How to convert csv to json

Question:

I have the following csv file:

Topic,Characteristics,Total
Population and dwellings,Population-2016,183314
Population and dwellings,Population-2011,175779
Population and dwellings,Population percentage change,4.3
Age characteristics,0 to 14 years,30670
Age characteristics,0 to 4 years,9275
Age characteristics,5 to 9 years,10475

I would like to output a json file such that each unique ‘Topic’ is a key, and the value is a dictionary of ‘Characteristic’: ‘Total’, i.e. the output would be:

{
    "Population and dwellings": {
        "Population-2016": 183314,
        "Population-2011": 175779,
        "Population percent change": 4.3
    },
    "Age characteristics": {
        "0 to 14 years": 30670,
        "0 to 4 years": 9275,
        "5 to 9 years": 10475
    }
}

How can I do this properly? All the methods I have tried so far overwrite each other, any help would be appreciated. Thanks.

Asked By: Abdullah Hadi

||

Answers:

You can use csv module to read the file and dict.setdefault to group elements:

import csv

out = {}
with open("your_file.csv", "r") as f_in:
    reader = csv.reader(f_in)
    next(reader)  # skip headers
    for topic, characteristics, total in reader:
        out.setdefault(topic, {})[characteristics] = float(total)

print(out)

Prints:

{
    "Population and dwellings": {
        "Population-2016": 183314.0,
        "Population-2011": 175779.0,
        "Population percentage change": 4.3,
    },
    "Age characteristics": {
        "0 to 14 years": 30670.0,
        "0 to 4 years": 9275.0,
        "5 to 9 years": 10475.0,
    },
}

To output JSON from out you can do then:

import json

print(json.dumps(out, indent=4))
Answered By: Andrej Kesely

My solution is similar to Andrej, but I use defaultdict to simplify the code.

import collections
import csv
import json


out = collections.defaultdict(lambda: collections.defaultdict(float))
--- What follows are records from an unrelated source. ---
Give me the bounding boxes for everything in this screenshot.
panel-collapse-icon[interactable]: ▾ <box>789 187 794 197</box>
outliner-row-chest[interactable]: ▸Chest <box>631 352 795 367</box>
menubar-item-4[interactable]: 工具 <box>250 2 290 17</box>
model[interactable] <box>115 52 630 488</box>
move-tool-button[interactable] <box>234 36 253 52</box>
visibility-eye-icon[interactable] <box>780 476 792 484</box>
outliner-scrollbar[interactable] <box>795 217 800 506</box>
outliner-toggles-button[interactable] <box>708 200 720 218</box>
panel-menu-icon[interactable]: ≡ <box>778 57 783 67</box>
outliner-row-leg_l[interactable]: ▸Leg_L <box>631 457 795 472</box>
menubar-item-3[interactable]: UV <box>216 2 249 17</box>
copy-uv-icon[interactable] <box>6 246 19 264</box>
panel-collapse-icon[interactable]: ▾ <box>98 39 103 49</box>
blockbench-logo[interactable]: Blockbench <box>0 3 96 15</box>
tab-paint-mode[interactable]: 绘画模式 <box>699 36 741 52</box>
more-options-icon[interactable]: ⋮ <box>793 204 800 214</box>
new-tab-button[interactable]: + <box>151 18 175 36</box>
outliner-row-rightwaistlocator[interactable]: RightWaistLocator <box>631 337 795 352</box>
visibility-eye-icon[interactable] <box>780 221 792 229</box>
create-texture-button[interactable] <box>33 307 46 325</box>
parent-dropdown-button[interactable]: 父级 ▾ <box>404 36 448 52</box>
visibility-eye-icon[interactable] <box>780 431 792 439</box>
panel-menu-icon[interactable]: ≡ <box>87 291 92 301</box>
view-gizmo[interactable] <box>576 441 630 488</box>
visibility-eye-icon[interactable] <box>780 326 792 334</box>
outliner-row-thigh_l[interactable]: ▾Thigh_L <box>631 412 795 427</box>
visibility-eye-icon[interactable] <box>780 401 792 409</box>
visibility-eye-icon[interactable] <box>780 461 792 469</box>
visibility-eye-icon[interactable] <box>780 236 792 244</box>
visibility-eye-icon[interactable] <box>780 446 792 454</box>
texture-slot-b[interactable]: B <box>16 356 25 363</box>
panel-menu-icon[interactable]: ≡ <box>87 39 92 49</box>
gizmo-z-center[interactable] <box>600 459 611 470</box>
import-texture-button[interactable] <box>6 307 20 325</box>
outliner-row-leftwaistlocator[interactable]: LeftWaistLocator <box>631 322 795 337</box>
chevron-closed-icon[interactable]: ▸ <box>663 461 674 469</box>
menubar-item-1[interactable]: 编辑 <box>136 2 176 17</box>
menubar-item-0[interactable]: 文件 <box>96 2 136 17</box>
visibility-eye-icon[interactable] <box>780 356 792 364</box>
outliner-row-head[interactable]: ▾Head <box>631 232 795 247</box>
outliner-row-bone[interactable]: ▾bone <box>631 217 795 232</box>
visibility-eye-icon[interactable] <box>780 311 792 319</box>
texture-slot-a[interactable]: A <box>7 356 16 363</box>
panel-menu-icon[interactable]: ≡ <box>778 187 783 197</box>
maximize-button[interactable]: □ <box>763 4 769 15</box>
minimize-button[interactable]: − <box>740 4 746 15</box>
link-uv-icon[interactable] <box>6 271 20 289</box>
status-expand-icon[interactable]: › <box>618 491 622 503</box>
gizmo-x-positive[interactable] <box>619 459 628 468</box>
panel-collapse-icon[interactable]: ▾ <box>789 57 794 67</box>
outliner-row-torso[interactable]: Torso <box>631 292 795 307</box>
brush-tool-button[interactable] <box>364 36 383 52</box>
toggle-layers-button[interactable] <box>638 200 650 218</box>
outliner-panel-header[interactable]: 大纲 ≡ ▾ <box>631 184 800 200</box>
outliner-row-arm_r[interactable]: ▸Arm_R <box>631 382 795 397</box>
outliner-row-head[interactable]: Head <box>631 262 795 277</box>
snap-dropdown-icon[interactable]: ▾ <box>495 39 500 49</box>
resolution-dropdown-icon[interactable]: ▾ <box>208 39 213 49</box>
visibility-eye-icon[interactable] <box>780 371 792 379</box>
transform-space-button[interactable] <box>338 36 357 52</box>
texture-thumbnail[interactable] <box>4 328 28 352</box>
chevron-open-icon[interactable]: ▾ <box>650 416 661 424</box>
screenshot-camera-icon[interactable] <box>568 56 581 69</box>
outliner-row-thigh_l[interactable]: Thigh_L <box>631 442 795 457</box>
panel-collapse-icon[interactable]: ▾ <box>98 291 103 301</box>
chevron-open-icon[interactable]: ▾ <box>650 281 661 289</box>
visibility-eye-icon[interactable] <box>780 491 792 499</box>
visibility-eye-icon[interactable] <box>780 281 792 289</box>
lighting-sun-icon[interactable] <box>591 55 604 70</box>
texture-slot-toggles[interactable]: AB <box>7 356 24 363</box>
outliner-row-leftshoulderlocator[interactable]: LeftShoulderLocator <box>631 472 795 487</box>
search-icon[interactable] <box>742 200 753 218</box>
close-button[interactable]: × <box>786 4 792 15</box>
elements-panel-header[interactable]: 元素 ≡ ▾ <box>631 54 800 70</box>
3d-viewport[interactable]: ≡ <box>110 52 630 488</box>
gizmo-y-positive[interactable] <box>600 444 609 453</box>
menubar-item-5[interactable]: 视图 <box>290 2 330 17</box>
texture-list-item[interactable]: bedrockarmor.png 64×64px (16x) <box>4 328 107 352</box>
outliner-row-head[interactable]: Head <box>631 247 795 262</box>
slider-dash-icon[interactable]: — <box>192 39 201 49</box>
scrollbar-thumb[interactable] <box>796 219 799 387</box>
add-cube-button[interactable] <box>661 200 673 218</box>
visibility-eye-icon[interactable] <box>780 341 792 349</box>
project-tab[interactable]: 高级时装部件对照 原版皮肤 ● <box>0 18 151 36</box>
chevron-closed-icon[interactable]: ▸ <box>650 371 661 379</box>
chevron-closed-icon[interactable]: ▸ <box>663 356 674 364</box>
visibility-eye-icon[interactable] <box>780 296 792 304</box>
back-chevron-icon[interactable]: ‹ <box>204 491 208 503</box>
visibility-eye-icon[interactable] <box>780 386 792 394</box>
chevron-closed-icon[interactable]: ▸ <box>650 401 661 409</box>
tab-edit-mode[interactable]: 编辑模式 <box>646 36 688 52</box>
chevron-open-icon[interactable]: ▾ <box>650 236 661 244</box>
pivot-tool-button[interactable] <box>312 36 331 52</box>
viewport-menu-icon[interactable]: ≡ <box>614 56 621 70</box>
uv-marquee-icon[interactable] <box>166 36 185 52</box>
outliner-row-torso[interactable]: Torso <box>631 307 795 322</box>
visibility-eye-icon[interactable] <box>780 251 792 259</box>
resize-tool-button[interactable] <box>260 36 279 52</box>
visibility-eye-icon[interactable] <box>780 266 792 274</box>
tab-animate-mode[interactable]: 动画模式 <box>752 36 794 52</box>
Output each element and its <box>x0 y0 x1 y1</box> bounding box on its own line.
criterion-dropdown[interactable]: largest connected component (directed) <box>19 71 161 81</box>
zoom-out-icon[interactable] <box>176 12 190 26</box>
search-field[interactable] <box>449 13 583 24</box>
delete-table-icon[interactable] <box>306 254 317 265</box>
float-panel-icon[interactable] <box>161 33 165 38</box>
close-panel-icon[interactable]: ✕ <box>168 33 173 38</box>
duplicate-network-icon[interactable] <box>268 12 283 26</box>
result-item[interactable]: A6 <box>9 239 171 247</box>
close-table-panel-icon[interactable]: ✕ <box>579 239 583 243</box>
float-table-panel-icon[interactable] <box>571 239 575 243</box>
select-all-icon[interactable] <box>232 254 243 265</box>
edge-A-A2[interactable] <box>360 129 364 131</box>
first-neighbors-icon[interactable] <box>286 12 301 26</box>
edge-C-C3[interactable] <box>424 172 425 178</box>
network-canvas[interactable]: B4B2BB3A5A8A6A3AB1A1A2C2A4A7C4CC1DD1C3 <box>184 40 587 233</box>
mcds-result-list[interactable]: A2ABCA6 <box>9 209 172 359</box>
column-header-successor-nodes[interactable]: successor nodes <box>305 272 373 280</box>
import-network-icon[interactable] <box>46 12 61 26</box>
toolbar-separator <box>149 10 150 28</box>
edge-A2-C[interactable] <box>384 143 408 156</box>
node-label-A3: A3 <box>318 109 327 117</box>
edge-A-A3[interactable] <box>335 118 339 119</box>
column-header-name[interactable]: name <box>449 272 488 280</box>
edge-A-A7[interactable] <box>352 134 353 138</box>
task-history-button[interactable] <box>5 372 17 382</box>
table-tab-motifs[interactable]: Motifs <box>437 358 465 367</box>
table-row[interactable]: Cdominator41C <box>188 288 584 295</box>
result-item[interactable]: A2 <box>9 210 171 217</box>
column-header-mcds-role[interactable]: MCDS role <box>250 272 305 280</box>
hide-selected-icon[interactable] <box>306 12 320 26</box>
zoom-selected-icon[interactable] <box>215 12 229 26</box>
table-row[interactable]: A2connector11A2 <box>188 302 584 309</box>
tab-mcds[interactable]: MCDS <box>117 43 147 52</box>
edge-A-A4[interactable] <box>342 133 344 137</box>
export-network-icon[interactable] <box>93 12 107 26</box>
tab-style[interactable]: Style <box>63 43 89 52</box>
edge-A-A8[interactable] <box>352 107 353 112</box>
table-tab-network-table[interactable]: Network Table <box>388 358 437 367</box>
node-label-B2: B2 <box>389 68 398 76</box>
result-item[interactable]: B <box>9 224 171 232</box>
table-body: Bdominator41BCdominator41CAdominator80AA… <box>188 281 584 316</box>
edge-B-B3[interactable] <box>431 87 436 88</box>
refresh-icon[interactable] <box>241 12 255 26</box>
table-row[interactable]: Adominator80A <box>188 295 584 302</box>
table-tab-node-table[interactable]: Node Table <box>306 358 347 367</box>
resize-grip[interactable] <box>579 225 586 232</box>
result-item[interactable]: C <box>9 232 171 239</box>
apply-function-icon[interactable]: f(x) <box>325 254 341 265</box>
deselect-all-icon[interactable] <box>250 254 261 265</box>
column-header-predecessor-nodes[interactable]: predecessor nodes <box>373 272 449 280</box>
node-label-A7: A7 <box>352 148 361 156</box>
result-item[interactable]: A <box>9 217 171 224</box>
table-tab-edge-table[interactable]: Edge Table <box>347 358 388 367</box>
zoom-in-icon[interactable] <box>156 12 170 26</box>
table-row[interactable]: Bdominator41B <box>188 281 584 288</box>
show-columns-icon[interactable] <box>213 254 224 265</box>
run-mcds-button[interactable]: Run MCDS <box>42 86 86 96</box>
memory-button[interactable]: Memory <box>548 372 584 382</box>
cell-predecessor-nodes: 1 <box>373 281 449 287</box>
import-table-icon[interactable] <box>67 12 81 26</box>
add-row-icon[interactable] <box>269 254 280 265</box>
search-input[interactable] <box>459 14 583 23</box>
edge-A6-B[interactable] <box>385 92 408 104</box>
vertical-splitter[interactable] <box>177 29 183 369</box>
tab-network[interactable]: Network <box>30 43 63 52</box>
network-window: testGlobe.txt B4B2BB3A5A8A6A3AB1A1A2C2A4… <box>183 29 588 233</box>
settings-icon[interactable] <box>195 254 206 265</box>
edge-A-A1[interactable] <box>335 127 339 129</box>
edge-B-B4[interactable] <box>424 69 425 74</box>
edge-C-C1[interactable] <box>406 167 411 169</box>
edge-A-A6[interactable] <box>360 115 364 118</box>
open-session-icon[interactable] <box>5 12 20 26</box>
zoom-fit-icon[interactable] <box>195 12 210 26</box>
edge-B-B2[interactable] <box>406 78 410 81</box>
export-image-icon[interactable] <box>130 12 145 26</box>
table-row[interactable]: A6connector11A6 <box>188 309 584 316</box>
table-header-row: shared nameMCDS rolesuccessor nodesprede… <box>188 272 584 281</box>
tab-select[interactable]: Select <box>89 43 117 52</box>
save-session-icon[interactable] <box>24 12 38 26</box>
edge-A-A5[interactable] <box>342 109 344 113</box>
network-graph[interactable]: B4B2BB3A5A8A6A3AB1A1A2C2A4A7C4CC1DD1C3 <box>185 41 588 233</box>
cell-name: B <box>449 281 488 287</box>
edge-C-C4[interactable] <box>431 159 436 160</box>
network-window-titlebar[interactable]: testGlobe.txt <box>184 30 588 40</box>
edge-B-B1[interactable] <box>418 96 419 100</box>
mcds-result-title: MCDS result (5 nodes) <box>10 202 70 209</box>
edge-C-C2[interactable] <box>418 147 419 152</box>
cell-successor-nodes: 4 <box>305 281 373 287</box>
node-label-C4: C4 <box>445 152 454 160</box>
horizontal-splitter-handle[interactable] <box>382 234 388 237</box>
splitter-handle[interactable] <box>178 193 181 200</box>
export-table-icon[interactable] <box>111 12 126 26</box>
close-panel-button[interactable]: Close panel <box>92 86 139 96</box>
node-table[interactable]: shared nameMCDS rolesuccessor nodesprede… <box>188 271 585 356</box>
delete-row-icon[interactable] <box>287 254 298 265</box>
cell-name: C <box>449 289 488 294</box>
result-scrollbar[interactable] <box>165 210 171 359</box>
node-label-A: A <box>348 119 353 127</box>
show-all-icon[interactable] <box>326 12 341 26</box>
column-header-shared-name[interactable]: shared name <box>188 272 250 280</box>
with open("data.csv") as stream:
    next(stream)  # Skip the header
    reader = csv.reader(stream)
    for topic, characteristics, total in reader:
        out[topic][characteristics] += float(total)

print(json.dumps(out, indent=4))

Output:

{
    "Population and dwellings": {
        "Population-2016": 183314.0,
        "Population-2011": 175779.0,
        "Population percentage change": 4.3
    },
    "Age characteristics": {
        "0 to 14 years": 30670.0,
        "0 to 4 years": 9275.0,
        "5 to 9 years": 10475.0
    }
}
Answered By: Hai Vu